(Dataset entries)
···

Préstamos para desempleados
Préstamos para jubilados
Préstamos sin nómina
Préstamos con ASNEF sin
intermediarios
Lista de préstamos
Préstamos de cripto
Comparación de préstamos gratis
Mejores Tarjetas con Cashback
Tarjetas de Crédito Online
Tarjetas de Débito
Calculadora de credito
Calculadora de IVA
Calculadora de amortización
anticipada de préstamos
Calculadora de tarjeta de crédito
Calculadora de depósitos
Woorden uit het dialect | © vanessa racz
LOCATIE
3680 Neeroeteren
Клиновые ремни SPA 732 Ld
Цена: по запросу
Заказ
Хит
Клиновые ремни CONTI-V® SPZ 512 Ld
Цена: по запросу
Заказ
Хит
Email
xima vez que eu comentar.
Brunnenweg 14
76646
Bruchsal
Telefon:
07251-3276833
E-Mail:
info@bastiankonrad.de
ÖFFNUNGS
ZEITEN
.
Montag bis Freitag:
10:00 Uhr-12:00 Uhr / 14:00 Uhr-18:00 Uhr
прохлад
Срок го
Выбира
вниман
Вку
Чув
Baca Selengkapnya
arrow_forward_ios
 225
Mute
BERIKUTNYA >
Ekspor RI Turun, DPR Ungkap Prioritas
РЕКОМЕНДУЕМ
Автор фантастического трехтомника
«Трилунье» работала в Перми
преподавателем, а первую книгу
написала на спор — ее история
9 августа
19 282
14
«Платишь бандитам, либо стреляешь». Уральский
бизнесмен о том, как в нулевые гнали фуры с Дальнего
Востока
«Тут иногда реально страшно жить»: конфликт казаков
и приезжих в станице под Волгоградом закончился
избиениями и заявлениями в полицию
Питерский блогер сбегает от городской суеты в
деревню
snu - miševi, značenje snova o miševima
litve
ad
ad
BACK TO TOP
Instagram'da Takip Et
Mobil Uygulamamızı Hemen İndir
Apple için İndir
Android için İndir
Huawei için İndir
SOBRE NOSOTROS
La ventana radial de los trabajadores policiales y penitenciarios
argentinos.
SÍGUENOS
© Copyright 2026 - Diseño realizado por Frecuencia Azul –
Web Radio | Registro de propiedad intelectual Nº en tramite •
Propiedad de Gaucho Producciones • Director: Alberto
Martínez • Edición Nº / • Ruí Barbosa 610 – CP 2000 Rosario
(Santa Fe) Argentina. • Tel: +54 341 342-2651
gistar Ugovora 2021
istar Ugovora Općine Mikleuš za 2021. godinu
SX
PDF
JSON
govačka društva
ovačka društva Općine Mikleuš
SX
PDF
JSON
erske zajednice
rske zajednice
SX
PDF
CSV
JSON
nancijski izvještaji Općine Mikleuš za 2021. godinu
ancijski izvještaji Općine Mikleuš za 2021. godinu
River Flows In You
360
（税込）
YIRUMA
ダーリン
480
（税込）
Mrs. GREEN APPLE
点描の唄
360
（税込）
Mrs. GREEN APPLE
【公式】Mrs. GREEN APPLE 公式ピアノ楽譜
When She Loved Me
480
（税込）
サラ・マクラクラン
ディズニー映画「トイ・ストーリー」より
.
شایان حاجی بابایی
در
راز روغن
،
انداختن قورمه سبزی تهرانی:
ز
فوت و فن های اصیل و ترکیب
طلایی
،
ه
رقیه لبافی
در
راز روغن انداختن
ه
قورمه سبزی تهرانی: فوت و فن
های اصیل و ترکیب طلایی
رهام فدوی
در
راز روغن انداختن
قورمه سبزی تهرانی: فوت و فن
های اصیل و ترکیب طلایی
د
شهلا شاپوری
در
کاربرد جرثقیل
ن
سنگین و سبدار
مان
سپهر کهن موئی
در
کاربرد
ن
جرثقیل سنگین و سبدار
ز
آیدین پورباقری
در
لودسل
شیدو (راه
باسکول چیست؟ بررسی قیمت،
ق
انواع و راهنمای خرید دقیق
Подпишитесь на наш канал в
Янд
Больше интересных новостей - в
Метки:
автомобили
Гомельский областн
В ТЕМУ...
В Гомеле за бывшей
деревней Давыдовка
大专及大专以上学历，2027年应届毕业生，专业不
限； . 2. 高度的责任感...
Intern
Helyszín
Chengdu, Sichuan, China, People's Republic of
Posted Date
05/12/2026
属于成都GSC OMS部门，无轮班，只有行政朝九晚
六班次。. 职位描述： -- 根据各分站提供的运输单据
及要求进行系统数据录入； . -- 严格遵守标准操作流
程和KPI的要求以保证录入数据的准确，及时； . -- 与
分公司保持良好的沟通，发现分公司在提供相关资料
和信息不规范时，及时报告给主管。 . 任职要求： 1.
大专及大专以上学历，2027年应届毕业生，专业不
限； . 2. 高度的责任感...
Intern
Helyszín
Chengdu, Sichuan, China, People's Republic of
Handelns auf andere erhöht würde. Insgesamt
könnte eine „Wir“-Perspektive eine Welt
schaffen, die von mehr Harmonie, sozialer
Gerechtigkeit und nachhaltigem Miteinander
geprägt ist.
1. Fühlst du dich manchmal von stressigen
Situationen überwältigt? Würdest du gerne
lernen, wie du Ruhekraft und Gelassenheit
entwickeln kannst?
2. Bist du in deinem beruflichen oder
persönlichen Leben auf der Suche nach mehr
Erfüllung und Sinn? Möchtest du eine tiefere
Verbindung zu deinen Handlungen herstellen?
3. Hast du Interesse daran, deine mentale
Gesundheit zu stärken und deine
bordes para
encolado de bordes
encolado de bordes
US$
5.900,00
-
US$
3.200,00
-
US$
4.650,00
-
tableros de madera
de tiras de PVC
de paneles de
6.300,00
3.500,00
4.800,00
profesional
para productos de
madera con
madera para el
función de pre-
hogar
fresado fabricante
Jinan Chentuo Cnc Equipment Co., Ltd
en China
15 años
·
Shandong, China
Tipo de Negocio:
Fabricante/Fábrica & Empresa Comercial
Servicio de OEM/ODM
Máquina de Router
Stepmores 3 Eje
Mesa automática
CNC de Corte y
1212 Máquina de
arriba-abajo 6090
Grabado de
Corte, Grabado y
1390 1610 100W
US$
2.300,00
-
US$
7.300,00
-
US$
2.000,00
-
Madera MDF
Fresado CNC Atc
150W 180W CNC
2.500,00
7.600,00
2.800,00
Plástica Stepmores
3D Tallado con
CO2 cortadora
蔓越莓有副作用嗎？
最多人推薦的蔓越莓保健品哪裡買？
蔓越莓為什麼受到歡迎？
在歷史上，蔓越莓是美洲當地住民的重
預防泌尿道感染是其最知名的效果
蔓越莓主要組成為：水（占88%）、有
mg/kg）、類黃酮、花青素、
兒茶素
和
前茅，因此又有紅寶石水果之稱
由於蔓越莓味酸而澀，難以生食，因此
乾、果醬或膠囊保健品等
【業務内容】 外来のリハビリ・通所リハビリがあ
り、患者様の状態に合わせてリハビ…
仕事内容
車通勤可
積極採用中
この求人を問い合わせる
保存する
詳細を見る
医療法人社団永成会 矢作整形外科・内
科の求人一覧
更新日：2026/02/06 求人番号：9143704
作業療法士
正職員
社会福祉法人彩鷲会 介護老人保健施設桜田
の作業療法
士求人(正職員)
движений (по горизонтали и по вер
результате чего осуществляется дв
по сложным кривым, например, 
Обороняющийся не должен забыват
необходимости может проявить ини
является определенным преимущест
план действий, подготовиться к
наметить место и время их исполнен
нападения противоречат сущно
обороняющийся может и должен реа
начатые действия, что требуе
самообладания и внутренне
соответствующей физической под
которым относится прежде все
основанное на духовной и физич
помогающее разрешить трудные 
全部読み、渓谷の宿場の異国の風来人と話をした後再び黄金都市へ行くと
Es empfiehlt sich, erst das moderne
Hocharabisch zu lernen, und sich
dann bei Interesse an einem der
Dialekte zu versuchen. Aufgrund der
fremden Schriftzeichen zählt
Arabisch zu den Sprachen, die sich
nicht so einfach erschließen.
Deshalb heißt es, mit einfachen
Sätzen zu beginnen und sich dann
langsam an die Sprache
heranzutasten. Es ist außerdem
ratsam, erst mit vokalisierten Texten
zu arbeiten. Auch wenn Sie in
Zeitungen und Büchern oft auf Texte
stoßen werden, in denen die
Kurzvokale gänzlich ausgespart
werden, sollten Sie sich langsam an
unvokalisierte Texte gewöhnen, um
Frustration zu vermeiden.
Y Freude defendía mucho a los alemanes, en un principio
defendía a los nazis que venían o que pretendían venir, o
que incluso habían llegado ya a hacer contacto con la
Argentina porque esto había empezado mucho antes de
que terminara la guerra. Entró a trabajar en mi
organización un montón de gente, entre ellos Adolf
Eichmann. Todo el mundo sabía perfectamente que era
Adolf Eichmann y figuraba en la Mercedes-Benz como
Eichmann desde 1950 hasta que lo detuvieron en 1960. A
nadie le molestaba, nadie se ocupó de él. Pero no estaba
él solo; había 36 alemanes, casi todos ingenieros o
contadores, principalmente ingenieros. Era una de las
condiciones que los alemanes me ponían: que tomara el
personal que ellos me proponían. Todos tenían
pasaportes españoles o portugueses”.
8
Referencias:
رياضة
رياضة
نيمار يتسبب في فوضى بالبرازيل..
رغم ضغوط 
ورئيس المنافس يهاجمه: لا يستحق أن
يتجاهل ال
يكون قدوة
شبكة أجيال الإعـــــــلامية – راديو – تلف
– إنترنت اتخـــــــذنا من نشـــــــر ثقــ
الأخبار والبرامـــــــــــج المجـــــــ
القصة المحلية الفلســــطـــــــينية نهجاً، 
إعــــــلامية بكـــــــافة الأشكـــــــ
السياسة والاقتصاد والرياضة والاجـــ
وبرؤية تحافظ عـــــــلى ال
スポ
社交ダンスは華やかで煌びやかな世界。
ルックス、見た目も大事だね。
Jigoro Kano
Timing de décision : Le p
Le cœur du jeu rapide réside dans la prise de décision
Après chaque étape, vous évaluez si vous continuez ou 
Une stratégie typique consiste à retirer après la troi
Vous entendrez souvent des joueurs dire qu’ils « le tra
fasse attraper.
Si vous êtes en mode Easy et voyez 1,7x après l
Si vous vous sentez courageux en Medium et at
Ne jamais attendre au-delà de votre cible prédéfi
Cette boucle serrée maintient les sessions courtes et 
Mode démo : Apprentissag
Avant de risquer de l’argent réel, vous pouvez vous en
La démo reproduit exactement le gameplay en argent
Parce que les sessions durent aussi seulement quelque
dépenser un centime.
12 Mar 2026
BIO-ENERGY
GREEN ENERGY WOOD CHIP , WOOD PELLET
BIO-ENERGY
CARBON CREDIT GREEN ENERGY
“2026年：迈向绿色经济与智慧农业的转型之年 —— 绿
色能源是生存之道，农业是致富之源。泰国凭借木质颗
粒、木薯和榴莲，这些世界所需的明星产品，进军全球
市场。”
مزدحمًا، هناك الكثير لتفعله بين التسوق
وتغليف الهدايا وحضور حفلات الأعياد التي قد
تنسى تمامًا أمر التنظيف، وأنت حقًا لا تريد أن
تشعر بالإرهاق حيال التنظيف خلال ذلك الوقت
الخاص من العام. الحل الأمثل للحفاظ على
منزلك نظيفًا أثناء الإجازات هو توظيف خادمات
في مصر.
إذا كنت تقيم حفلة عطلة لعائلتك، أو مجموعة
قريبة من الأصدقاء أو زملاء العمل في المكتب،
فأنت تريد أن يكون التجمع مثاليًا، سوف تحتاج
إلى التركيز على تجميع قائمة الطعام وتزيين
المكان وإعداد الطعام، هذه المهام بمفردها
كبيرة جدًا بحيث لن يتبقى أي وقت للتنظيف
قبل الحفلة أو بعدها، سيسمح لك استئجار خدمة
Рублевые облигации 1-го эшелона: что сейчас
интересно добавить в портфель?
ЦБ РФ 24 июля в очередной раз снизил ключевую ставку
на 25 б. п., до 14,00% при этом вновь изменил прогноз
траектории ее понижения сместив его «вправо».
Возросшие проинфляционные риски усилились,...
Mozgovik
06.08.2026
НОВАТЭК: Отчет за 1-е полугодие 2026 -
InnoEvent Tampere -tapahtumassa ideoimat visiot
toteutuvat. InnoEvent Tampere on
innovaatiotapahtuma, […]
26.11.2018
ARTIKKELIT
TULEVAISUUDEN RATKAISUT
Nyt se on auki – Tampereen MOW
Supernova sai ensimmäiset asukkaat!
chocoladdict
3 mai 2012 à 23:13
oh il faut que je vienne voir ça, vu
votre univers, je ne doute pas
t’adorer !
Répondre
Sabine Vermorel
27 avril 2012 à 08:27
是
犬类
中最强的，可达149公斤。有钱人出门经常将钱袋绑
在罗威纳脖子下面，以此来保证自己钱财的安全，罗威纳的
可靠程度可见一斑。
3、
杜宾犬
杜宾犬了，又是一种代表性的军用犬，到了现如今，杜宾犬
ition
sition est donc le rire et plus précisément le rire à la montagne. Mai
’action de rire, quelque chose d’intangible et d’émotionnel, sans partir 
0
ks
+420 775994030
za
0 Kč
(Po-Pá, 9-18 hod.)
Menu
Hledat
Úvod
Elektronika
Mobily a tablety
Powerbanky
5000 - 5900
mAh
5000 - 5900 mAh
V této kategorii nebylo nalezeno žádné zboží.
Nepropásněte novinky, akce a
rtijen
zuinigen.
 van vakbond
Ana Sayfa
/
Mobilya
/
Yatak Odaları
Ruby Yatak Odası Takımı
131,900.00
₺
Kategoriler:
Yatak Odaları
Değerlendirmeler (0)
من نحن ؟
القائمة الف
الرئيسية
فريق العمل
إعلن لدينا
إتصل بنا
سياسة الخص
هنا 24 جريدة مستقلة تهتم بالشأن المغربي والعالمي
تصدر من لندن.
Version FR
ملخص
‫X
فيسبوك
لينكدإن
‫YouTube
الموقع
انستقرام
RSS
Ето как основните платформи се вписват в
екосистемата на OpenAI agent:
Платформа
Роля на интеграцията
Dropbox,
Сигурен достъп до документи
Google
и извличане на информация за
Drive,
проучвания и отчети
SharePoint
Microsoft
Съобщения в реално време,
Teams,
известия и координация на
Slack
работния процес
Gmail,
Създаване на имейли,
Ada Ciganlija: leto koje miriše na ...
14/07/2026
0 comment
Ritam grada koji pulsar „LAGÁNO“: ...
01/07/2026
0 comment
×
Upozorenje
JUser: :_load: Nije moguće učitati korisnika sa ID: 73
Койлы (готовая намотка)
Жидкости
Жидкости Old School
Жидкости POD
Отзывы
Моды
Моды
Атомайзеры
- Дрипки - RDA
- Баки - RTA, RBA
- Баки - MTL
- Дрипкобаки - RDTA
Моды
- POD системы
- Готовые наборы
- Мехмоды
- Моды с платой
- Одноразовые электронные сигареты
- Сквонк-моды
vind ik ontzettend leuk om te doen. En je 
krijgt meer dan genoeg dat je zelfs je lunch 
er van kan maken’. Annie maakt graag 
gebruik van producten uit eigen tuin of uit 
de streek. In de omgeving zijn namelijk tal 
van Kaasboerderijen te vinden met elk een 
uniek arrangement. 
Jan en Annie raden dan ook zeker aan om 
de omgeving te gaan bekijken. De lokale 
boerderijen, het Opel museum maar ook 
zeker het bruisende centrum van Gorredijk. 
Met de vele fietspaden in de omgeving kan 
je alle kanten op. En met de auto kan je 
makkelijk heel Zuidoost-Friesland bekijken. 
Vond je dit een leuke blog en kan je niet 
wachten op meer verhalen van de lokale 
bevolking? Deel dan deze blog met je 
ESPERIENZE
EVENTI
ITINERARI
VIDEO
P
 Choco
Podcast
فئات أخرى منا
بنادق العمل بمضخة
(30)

···

**Activity:** Give the number of lines above that contain the word "تريد", with no other text.

**Output for this exercise:** 2